• Lea

Interview with a Cervical Cancer Hero

Lovely Donna, firstly, tell us a bit more about yourself💜?

We had the pleasure of speaking to Donna and hear more about her journey from a clear pap smear to being diagnosed with cervical cancer, going through rounds of radiation and chemotherapy. Donna is happily married, has three boys and lives in the Uk.




How did you find out that you have cervical cancer stemming from HPV🔎?

After having given birth to three boys, having more discharge to me was normal. In June 2020, the discharge increased and I assumed I had an infection. Thinking it was bacterial vaginosis, I was prescribed antibiotics. The discharge went away, but blood clots started to appear. Big ones too. The dates didn’t add up so the possibility of a miscarriage was ruled out. A message to my doctor opened up the floodgates to a journey no one anticipated.

The initial examinations such as my up-to-date smears, internal and external ultrasounds all came back clear. No signs of HPV or any mention of cervical cancer. But after having bled twice during sexual intercourse, I messaged my doctor again. With the ongoing pandemic, we have an app in place, where you can email your doctors and they assess whether you need to have an appointment or they can prescribe something over the phone. Having had the possibility of talking to doctors during my lunchtime, especially as a teacher, I voiced my concerns right away. Otherwise, I probably would have held out a bit longer, which is scary in itself. So I can’t praise our doctors at the NHS enough!

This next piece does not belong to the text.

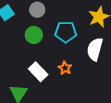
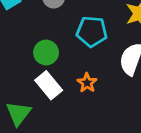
green circle: (34, 35) -> (46, 52), moved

I was at the hospital within 2 weeks since I received the clear ultrasounds in July 2020. August 17th, I was at the hospital for a colposcopy. Initially, they thought I needed an Ectropion (Cervical ectropion, also known as cervical erosion and ectopy, is a common condition caused when cells from inside the cervical canal, known as glandular cells (soft cells), are present on the outside surface of the cervix (neck of the womb)). The nurses were going to scrape these extra blood cells off that they thought had developed. But during the treatment, one of the nurses asked if she could do something else while she was at it. Ultimately, she performed a biopsy, I did not know this at the time. The bad news came right after. I was diagnosed with cervical cancer. I had a six centimeter big unwanted guest in my cervical area. As soon as the cancer word was voiced, in my head I was thinking, am I gonna die? Many scary questions were to follow. At that point we did not know the stage, or if it had spread. So I had to have an MRI and a PET scan to get it diagnosed as Stage 2B as luckily it had not spread.


What was your knowledge about HPV and cervical cancer before having been diagnosed with it?

When you think of cancer, I would always think of breast cancer at the time. Check your breasts, but cervical cancer was unknown to me. Like the renowned TV series ‘Miranda’, I’m very British when it comes to talking about things like this! I even find it hard to say to word sex which my friends laugh about!

My knowledge about HPV evolved around the pap smear. I always thought that a clear smear means you've not got cancer, but it's not like that anymore. And I think we've got to realize that there are tests to things and 98% chances, it's great, and it'll pick up the HPV. But those remaining 2%, who have cervical cancer without HPV, can have a devastating effect. My family has always been cancer free and had positive pap smears, so I thought I was in the clear as well. Throughout my life, I regularly went to the doctor, did my smears and trusted in the results.



How did this diagnosis influence your life🔍 and your mental wellbeing?

Before the diagnosis, I didn’t even take paracetamol for headaches etc.. and just got through and I was and still am afraid of needles.

So moving from this to suddenly weekly chemotherapy and blood tests was a huge change. I didn't even know what chemotherapy really was.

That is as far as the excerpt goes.